I noticed that Twitter has an official account that follows every verified user (a.k.a. “key individuals and brands”). This gave me a silly idea for a bot that tweets the out-of-context descriptions from the bios of random verified accounts. Fortunately this concept only took a few hours of coding to get up and running, and @VerifiedBioBot was born.
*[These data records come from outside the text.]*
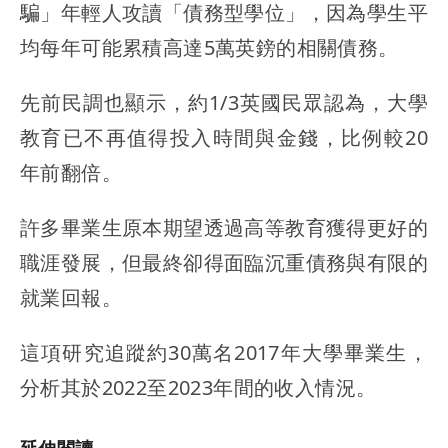
騙」年輕人攻讀「債務型學位」，因為學生平
均每年可能累積高達5萬英鎊的相關債務。
先前民調也顯示，約1/3英國民眾認為，大學
教育已不再值得投入時間與金錢，比例較20
年前翻倍。
許多畢業生原本期望透過高等教育獲得更好的
職涯發展，但最終卻得面臨沉重債務與有限的
就業回報。
這項研究追蹤約30萬名2017年大學畢業生，
分析其於2022至2023年間的收入情況。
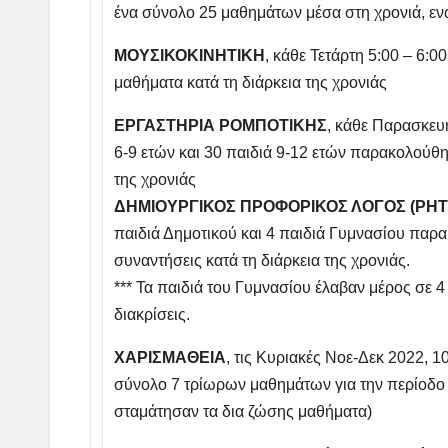
ένα σύνολο 25 μαθημάτων μέσα στη χρονιά, εν
ΜΟΥΣΙΚΟΚΙΝΗΤΙΚΗ
, κάθε Τετάρτη 5:00 – 6:0
μαθήματα κατά τη διάρκεια της χρονιάς
ΕΡΓΑΣΤΗΡΙΑ ΡΟΜΠΟΤΙΚΗΣ
, κάθε Παρασκευή
6-9 ετών και 30 παιδιά 9-12 ετών παρακολούθη
της χρονιάς
ΔΗΜΙΟΥΡΓΙΚΟΣ ΠΡΟΦΟΡΙΚΟΣ ΛΟΓΟΣ (ΡΗΤ
παιδιά Δημοτικού και 4 παιδιά Γυμνασίου παρ
συναντήσεις κατά τη διάρκεια της χρονιάς.
*** Τα παιδιά του Γυμνασίου έλαβαν μέρος σε 
διακρίσεις.
ΧΑΡΙΣΜΑΘΕΙΑ
, τις Κυριακές Νοε-Δεκ 2022, 
σύνολο 7 τρίωρων μαθημάτων για την περίοδο 
σταμάτησαν τα δια ζώσης μαθήματα)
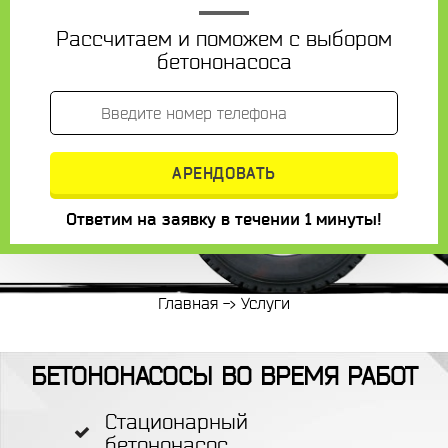
Рассчитаем и поможем с выбором
бетононасоса
Ответим на заявку в течении 1 минуты!
Главная
->
Услуги
БЕТОНОНАСОСЫ ВО ВРЕМЯ РАБОТ
Стационарный
бетононасос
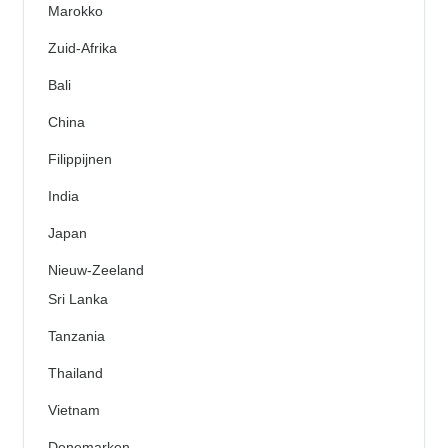
Marokko
Zuid-Afrika
Bali
China
Filippijnen
India
Japan
Nieuw-Zeeland
Sri Lanka
Tanzania
Thailand
Vietnam
Denemarken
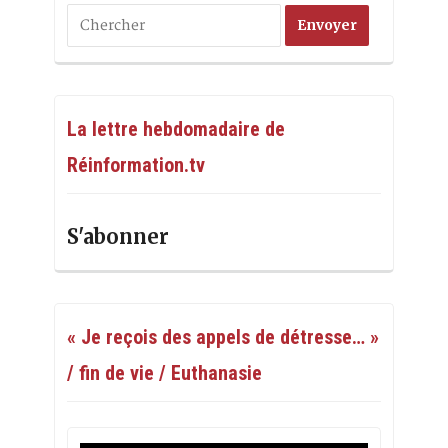
La lettre hebdomadaire de
Réinformation.tv
S'abonner
« Je reçois des appels de détresse… »
/ fin de vie / Euthanasie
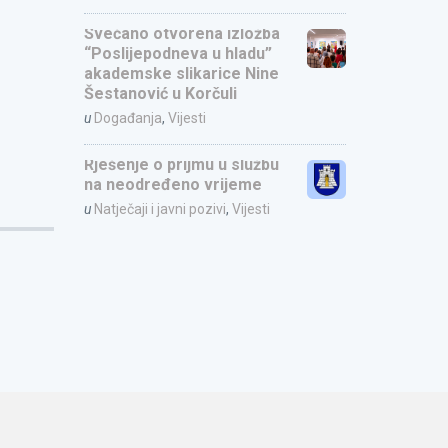
Svečano otvorena izložba
“Poslijepodneva u hladu”
akademske slikarice Nine
Šestanović u Korčuli
u
Događanja
,
Vijesti
Rješenje o prijmu u službu
na neodređeno vrijeme
u
Natječaji i javni pozivi
,
Vijesti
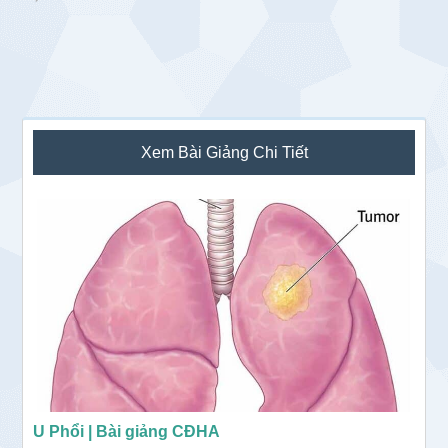
Sidebar
Xem Bài Giảng Chi Tiết
chính
U Phổi | Bài giảng CĐHA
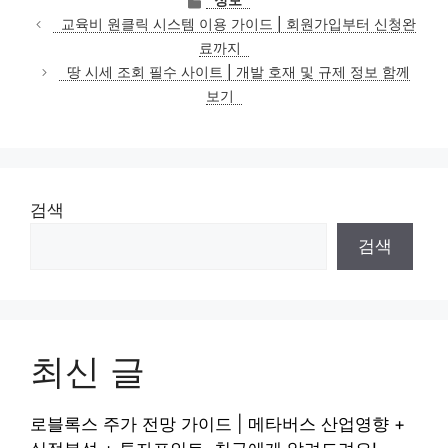
정보
테
교육비 원클릭 시스템 이용 가이드 | 회원가입부터 신청완
고
료까지
리
땅 시세 조회 필수 사이트 | 개발 호재 및 규제 정보 함께
보기
검색
검색
최신 글
로블록스 주가 전망 가이드 | 메타버스 산업영향 +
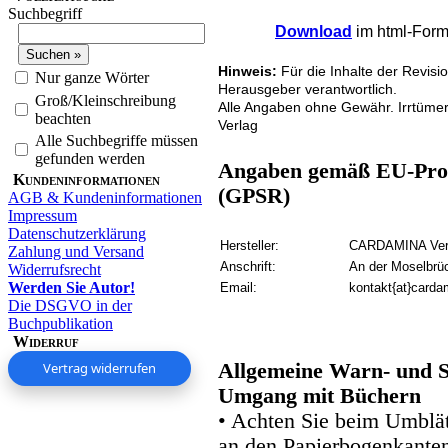
Suchbegriff
Download
im html-Forma
Hinweis:
Für die Inhalte der Revisi
Nur ganze Wörter
Herausgeber verantwortlich.
Groß/Kleinschreibung
Alle Angaben ohne Gewähr. Irrtüme
beachten
Verlag
Alle Suchbegriffe müssen
gefunden werden
Angaben gemäß EU-Prod
Kundeninformationen
(GPSR)
AGB & Kundeninformationen
Impressum
Datenschutzerklärung
Hersteller:
CARDAMINA Verl
Zahlung und Versand
Anschrift:
An der Moselbrü
Widerrufsrecht
Werden Sie Autor!
Email:
kontakt{at}carda
Die DSGVO in der
Buchpublikation
Widerruf
Vertrag widerrufen
Allgemeine Warn- und S
Umgang mit Büchern
• Achten Sie beim Umblätt
an den Papierbogenkanten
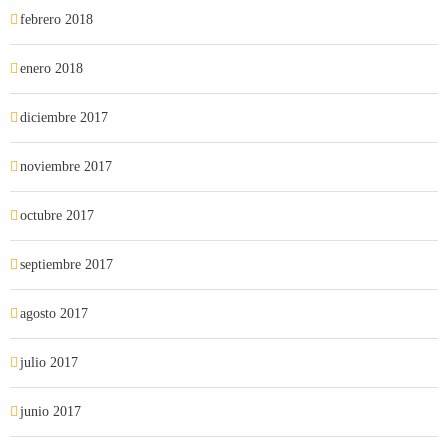
febrero 2018
enero 2018
diciembre 2017
noviembre 2017
octubre 2017
septiembre 2017
agosto 2017
julio 2017
junio 2017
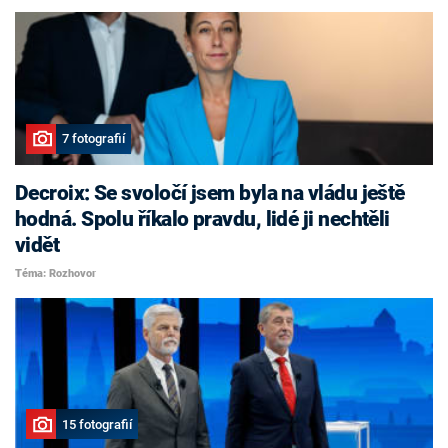
7 fotografií
Decroix: Se svoločí jsem byla na vládu ještě
hodná. Spolu říkalo pravdu, lidé ji nechtěli
vidět
Téma: Rozhovor
15 fotografií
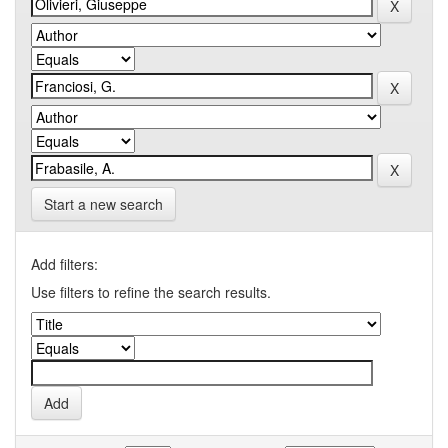
Start a new search
Add filters:
Use filters to refine the search results.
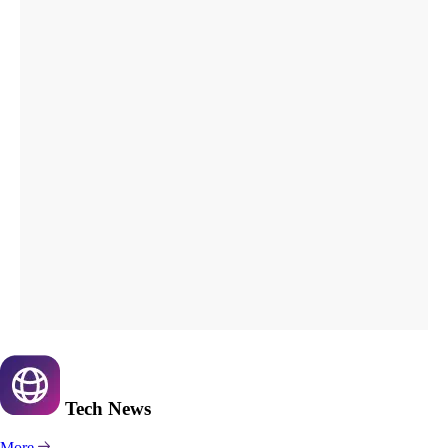
Tech
News
More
My most recent Twitter bot is @TinyCrossword, and it’s a personal favourite. It generates tweet-sized crossword puzzles, drawing clues from Simple English Wikipedia. For a tweet with an image (117 characters remaining), each clue can be no more than 36 characters long. It creates a new puzzle every day at noon PST, then tweets the solution a few hours later. This bot also scans the replies it receives, and will credit the first person who solves the puzzle correctly (sadly, nobody has yet to do so). I’m glad that I finally came up with a bot idea that was interactive!

These five new bots bring my total to eight. Sadly these will also be my last, at least for now. I’ve been using these short development cycles to procrastinate one some of my larger side projects. Making bots has been extremely entertaining and valuable, but I’m ready to get back to some meatier long term endeavours.

Also, if you’re interested in bots, be sure to check out the livestream of Darius Kazemi’s Bot Summit 2014 this weekend.